Task directions → Begin your copy at the line with "Lucid Medical Diagnostics" in the records below and end it at the line with "g the Mechanisms of the FIRE", restating each line word for word; omit the pictures.

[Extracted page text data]

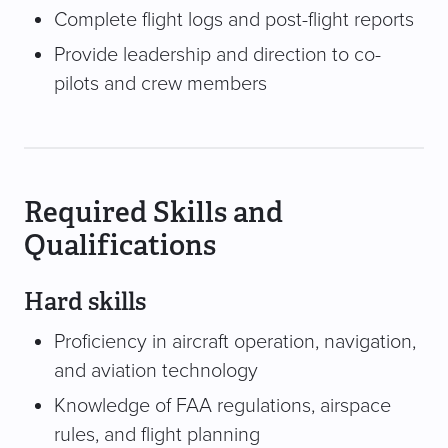
Complete flight logs and post-flight reports
Provide leadership and direction to co-
pilots and crew members
Required Skills and
Qualifications
Hard skills
Proficiency in aircraft operation, navigation,
and aviation technology
Knowledge of FAA regulations, airspace
rules, and flight planning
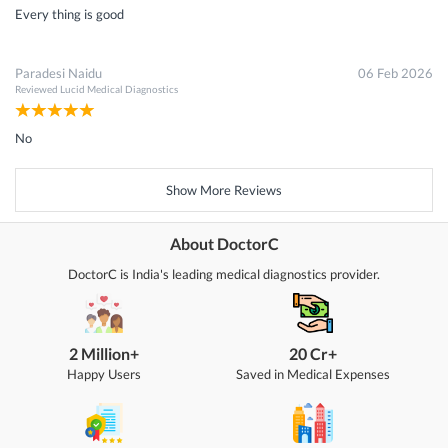
Every thing is good
Paradesi Naidu
06 Feb 2026
Reviewed
Lucid Medical Diagnostics
No
Show More Reviews
About DoctorC
DoctorC is India's leading medical diagnostics provider.
2 Million+
20 Cr+
Happy Users
Saved in Medical Expenses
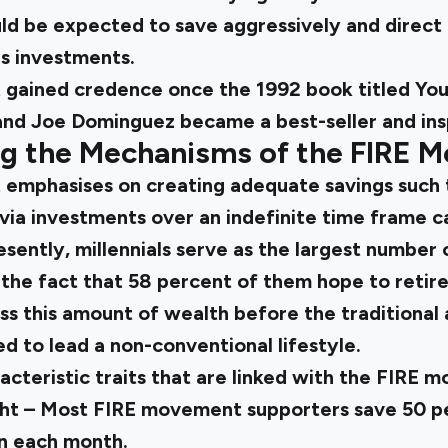
 be expected to save aggressively and direct 
s investments.
gained credence once the 1992 book titled You
 and Joe Dominguez became a best-seller and ins
g the Mechanisms of the FIRE 
mphasises on creating adequate savings such 
via investments over an indefinite time frame c
sently, millennials serve as the largest number 
 the fact that 58 percent of them hope to retir
ss this amount of wealth before the traditional
d to lead a non-conventional lifestyle.
cteristic traits that are linked with the FIRE 
ht – Most FIRE movement supporters save 50 pe
n each month.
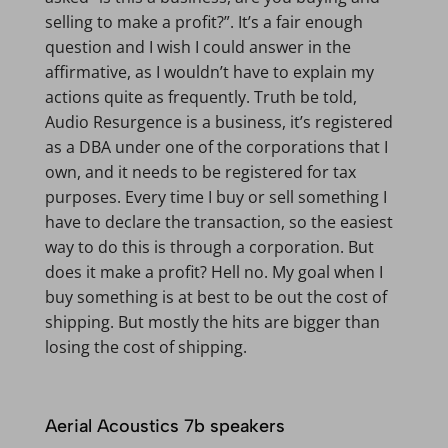
selling to make a profit?”. It’s a fair enough
question and I wish I could answer in the
affirmative, as I wouldn’t have to explain my
actions quite as frequently. Truth be told,
Audio Resurgence is a business, it’s registered
as a DBA under one of the corporations that I
own, and it needs to be registered for tax
purposes. Every time I buy or sell something I
have to declare the transaction, so the easiest
way to do this is through a corporation. But
does it make a profit? Hell no. My goal when I
buy something is at best to be out the cost of
shipping. But mostly the hits are bigger than
losing the cost of shipping.
Aerial Acoustics 7b speakers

Answer area →
Lucid Medical Diagnostics
No
Show More Reviews
About DoctorC
DoctorC is India's leading medical diagnostics provider.
2 Million+
20 Cr+
Happy Users
Saved in Medical Expenses
 be expected to save aggressively and direct 
s investments.
gained credence once the 1992 book titled You
 and Joe Dominguez became a best-seller and ins
g the Mechanisms of the FIRE 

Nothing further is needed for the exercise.